You say, “What’s the point of all the Old Testament history, David?” Don’t miss this. The Bible is making clear in this passage that nothing in history is accidental. Nothing. Throughout its history from the
very beginning, everything in the Old Testament has been pointing to a King Who would come. Then from the first verse in the New Testament, the Bible is announcing, “The King has come. Jesus Christ, the Son of David, the Son of Abraham, is here.” He is the center of history.
This is really important for us to hear, because you are not at the center of history. I am not at the center of history. Our generation is not at the center of history. The United States of America is not at the center of history. Throughout history, billions of people have come; billions of people have gone. Empires have come; empires have gone. Countries, nations, kings, queens, presidents, dictators, rulers have come and gone. At the center of it all stands one person, Jesus Christ. He redefines history. That’s only one point. I’ve got to pick up the pace.
- Jesus reunites humanity.
Jesus redefines history and reunites humanity. Here we have this list of different people, different generations, from different backgrounds. There are men and women, Jews and Gentiles, from upper-class kings to a lower-class prostitute. But they all have one thing in common—they all point to Jesus. Hold your place in Matthew 1 and look ahead to Matthew 2. Let’s do a little Christmas in August, starting in verse one:
Now after Jesus was born in Bethlehem of Judea in the days of Herod the king, behold, wise men from the east came to Jerusalem, saying, “Where is he who has been born king of the Jews? For we saw his star when it rose and have come to worship him.” When Herod the king heard this, he was troubled, and all Jerusalem with him; and assembling all the chief priests and scribes of the people, he inquired of them where the Christ was to be born. They told him, “In Bethlehem of Judea, for so it is written by the prophet: ‘And you, O Bethlehem, in the land of Judah, are by no means least among the rulers of Judah; for from you shall come a ruler who will shepherd my people Israel.’”

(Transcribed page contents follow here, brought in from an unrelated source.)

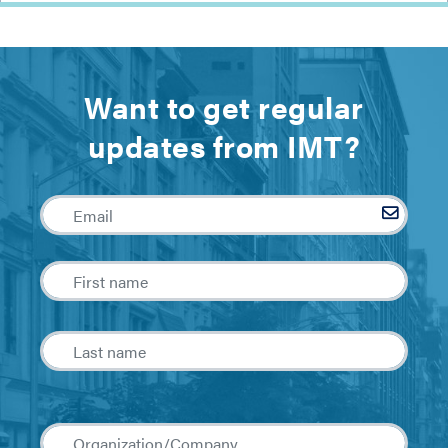
Want to get regular
updates from IMT?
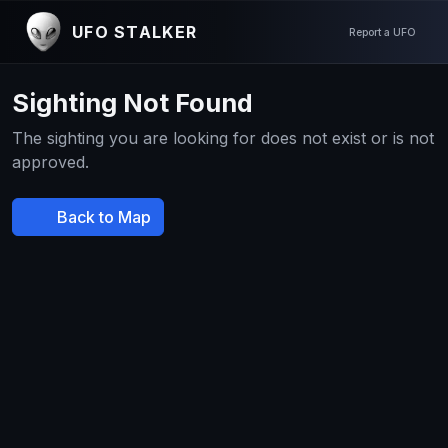
UFO STALKER
Report a UFO
Sighting Not Found
The sighting you are looking for does not exist or is not
approved.
Back to Map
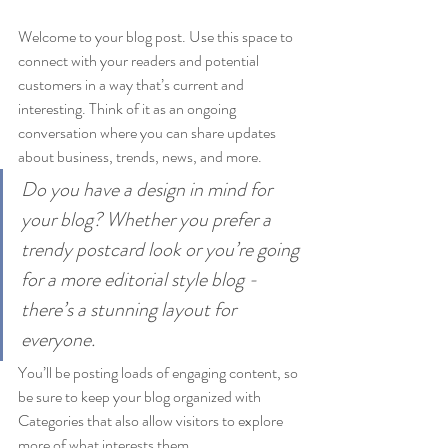
Welcome to your blog post. Use this space to 
connect with your readers and potential 
customers in a way that’s current and 
interesting. Think of it as an ongoing 
conversation where you can share updates 
about business, trends, news, and more. 
Do you have a design in mind for 
your blog? Whether you prefer a 
trendy postcard look or you’re going 
for a more editorial style blog - 
there’s a stunning layout for 
everyone.
You’ll be posting loads of engaging content, so 
be sure to keep your blog organized with 
Categories that also allow visitors to explore 
more of what interests them.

Then Herod summoned the wise men secretly and ascertained from them what time the star had appeared. And he sent them to Bethlehem, saying, “Go and search diligently for the child, and when you have found him, bring me word, that I too may come and worship him.” After listening to the king, they went on their way. And behold, the star that they had seen when it rose went before them until it came to rest over the place where the child was. When they saw the star, they rejoiced exceedingly with great joy. And going into the house, they saw the child with Mary his mother, and they fell down and worshiped him. Then, opening their treasures, they offered him gifts, gold and frankincense and myrrh. And being warned in a dream not to return to Herod, they departed to their own country by another way.
It’s actually pretty appropriate that we would read this several months after Christmas, because the wise men did not get to the stable and manger the same time the shepherds did. So all those nativity scenes we set up at Christmas are actually biblically wrong. They didn’t come until months later. In fact, the Word is prompting us to go to the attic, get out the decorations and put wise men up on the mantel in your home. When people come to visit and ask, “Why do you have wise men out during the summer?” you can say, “Because we are biblically accurate in our home, so we are celebrating the wise men now.” It’s a pretty fascinating story. There’s mystery around who these guys were. By the way, it never says there were just three of them. They also weren’t just some weird stargazers. These were well respected men with prominent religious and political influence. Their name literally means “great or powerful ones.” Their high position was also evident in the wealth they brought and the caravan they likely had alongside them. We learn about men like this in the book of Daniel. It’s likely they had been influenced by Jewish teachings from the Old Testament when the people of Israel had been scattered across the East during the exile. Now, through their study of the stars, they are drawn from the East to worship the King of the Jews.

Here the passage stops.